Experts with collective knowledge from the fields of immunological research, academia, the private sector, government, and clinical practice gathered as part of an ad hoc Joint FAO/WHO Expert Consultation on Risk Assessment of Food Allergens to establish the amount or level of several priority food allergens that are not anticipated to cause appreciable health risks among the majority of consumers.

It was agreed that the Reference Dose (RfD), which is an index or range of the highest amount of an allergen that, in a portion of patients who are allergic, does not even cause mild objective allergic symptoms, should be based on health and comply with the established definition of health-based guidance values.

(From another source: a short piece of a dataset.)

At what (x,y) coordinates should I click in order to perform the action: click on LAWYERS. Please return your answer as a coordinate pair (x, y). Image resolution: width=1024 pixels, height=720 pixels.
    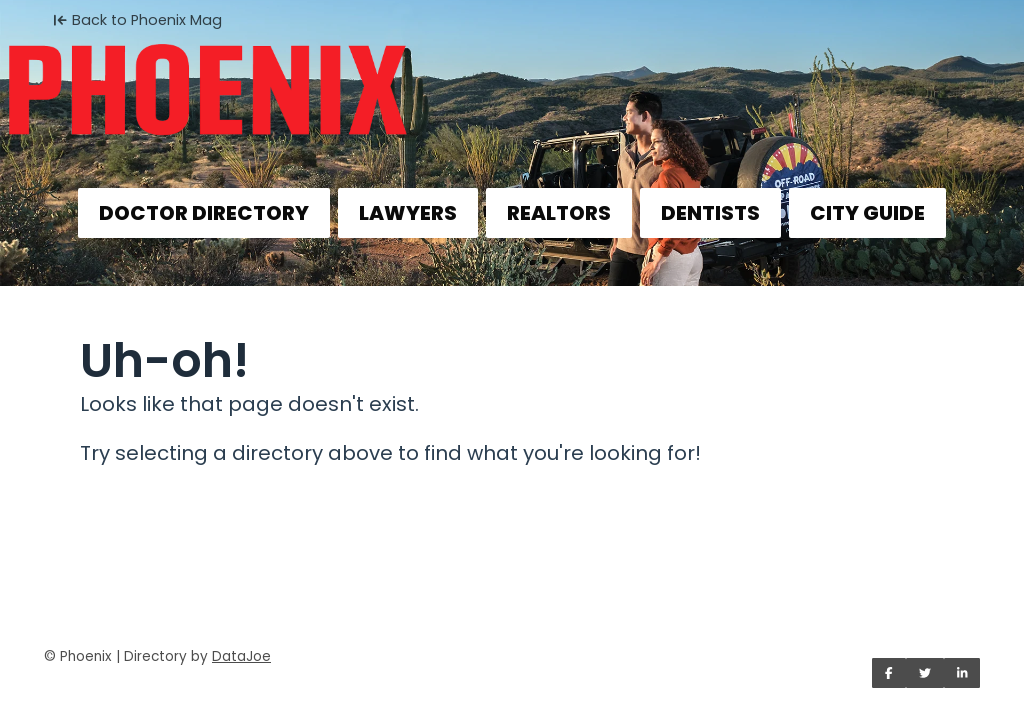     Looking at the image, I should click on (408, 213).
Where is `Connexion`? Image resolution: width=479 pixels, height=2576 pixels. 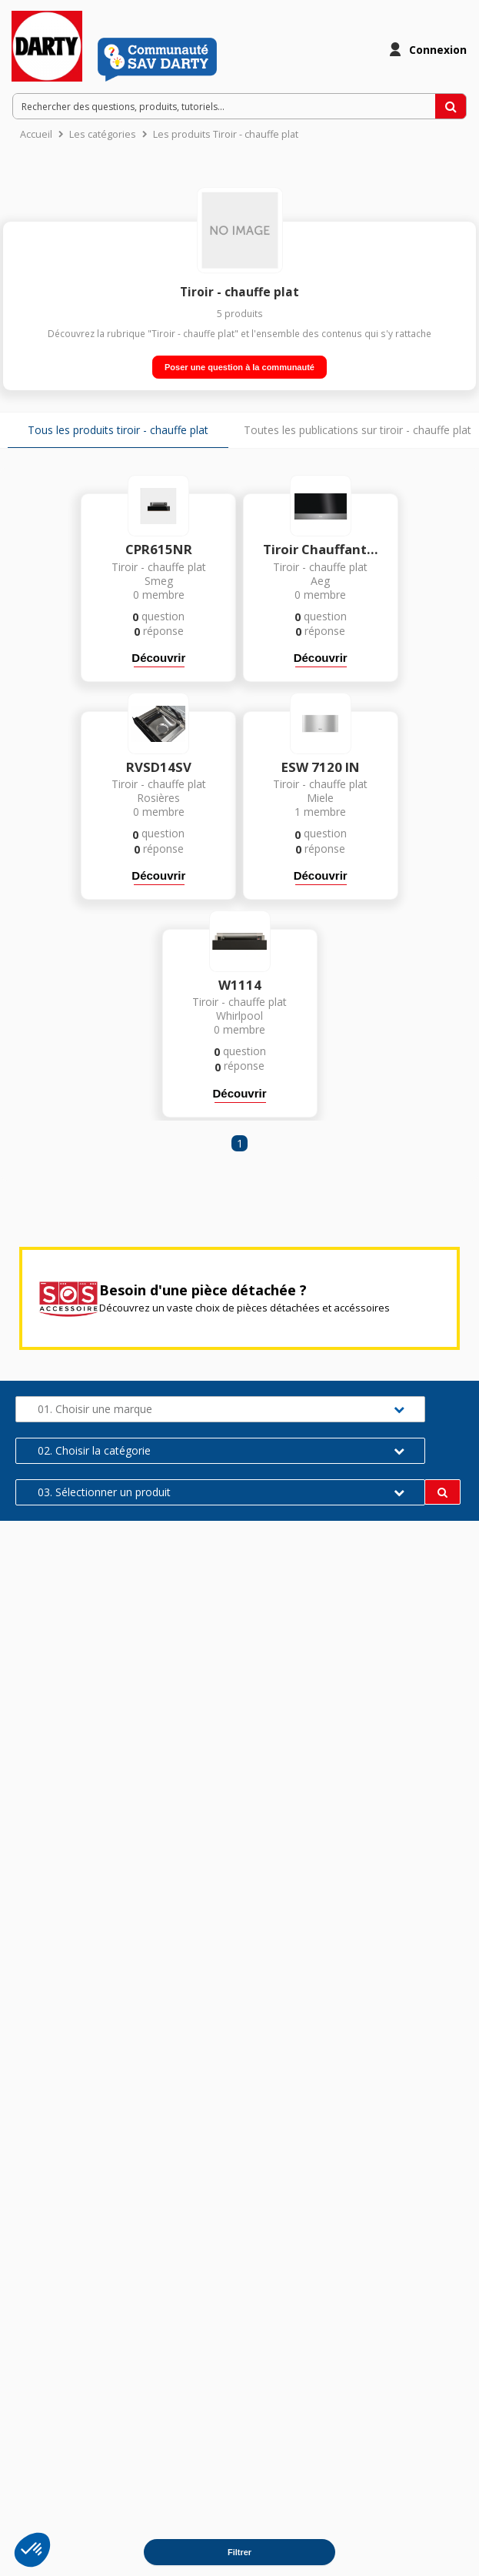 Connexion is located at coordinates (438, 49).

Experts at this meeting agreed that, in contrast to earlier methods, a sophisticated statistical method called the “benchmark dose/probabilistic hazard assessment technique” was the most appropriate for determining Reference Doses (RfD) for this meeting.

The experts then concentrated their efforts on the amount of allergen that would elicit a discernible clinical response in a certain subset of the population, for example, reactions in five or one percent of exposed allergic individuals.

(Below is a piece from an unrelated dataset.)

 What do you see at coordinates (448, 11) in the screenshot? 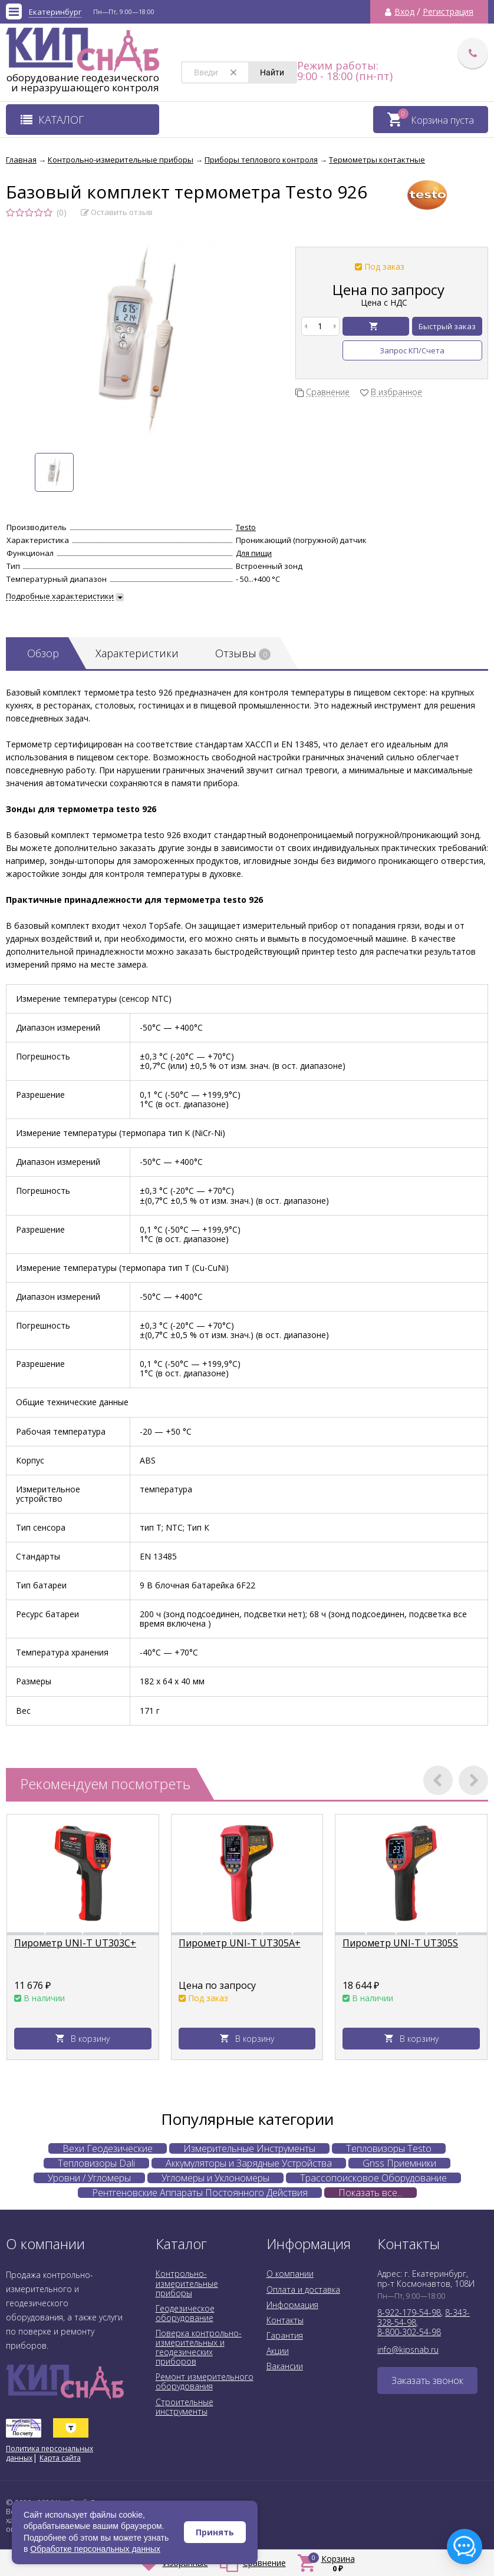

These allergen concentrations are referred to as population-based eliciting doses (EDs) and might be represented as ED05 or ED01, respectively, denoting amounts that cause reactions in 5% or 1% of the population.

The committee refined their assessment using the most recent scientific literature as well as clinical data from trials with allergic patients to arrive at these figures.

When the effects of threshold-based EDs were examined from a health perspective, the experts concluded that the total number of mild to moderate illnesses was predicted to vary depending on whether an ED01 or an ED05 was used as the threshold, but the anticipated severity of anaphylactic reactions remained constant.

As a result, the experts resolved that the ED05 was a suitable level to safeguard the majority of consumers against anaphylaxis.

Assessing the hazards from allergens requires a critical understanding of thresholds, says FAO. For the deployment of evidence-based risk management and mitigation strategies, the threshold determination is equally crucial.

According to FAO, this work reflects a development in the knowledge of the doses of food allergens that cause sickness by using these updated methodologies, taking into account the most recent research, and a wider scope of data than what was previously available.

The organization notes that the method used is important because it may be used to undertake quantitative risk assessments for allergies that are common on a nationwide or regional level, including new or emerging allergens.

“This work specifically contributes to scientific evidence upon which recommendations can be made to help protect individuals from severe food-associated allergenic reactions,” says FAO.